* _PROBLEM_:
Only lines with the string "Multimedia" should be returned from the data below.

* _PROVIDED MATERIAL_:

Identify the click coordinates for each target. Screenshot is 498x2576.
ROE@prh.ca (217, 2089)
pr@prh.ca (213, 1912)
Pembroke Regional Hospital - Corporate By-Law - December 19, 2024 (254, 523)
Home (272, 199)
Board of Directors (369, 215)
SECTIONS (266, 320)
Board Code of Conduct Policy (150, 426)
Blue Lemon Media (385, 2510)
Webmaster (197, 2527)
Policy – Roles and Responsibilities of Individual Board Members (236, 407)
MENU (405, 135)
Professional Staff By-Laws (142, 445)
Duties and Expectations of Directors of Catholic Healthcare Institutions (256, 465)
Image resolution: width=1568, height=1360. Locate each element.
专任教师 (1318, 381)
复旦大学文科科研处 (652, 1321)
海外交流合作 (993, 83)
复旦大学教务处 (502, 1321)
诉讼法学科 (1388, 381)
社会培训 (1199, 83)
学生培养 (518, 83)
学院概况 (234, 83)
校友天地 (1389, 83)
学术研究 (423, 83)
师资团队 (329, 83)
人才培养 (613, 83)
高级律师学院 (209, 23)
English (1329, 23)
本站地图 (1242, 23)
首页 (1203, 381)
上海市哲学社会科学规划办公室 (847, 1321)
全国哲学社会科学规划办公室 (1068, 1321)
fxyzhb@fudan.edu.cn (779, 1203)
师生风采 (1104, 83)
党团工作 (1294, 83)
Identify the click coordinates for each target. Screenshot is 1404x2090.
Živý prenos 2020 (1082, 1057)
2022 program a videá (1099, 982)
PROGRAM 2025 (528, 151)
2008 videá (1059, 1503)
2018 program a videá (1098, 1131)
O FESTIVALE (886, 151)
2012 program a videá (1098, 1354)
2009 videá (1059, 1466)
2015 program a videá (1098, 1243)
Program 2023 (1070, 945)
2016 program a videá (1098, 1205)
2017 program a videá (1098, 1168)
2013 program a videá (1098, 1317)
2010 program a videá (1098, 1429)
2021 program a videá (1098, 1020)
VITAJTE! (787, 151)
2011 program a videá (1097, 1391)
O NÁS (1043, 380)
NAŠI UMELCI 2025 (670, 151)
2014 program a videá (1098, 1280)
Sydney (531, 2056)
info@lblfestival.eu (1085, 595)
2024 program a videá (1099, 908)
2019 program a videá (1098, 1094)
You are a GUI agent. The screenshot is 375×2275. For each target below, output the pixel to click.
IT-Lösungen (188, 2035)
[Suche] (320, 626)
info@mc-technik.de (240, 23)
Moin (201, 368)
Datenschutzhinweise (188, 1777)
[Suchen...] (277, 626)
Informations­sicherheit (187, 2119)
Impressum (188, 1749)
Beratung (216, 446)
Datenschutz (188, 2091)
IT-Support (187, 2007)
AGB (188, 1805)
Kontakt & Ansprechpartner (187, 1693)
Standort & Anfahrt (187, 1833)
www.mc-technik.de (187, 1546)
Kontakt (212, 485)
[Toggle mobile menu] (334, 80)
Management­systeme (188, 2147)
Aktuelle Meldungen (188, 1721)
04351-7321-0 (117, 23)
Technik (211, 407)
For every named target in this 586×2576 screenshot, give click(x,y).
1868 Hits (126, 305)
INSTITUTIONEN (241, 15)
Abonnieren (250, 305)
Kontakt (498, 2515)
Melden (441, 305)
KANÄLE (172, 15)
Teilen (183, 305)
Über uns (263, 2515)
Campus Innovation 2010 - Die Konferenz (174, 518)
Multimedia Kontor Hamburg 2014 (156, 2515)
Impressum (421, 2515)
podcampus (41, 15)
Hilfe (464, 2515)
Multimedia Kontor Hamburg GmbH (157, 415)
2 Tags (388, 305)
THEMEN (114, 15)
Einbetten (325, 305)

* _EXERCISE ANSWER_:
Multimedia Kontor Hamburg 2014 (156, 2515)
Multimedia Kontor Hamburg GmbH (157, 415)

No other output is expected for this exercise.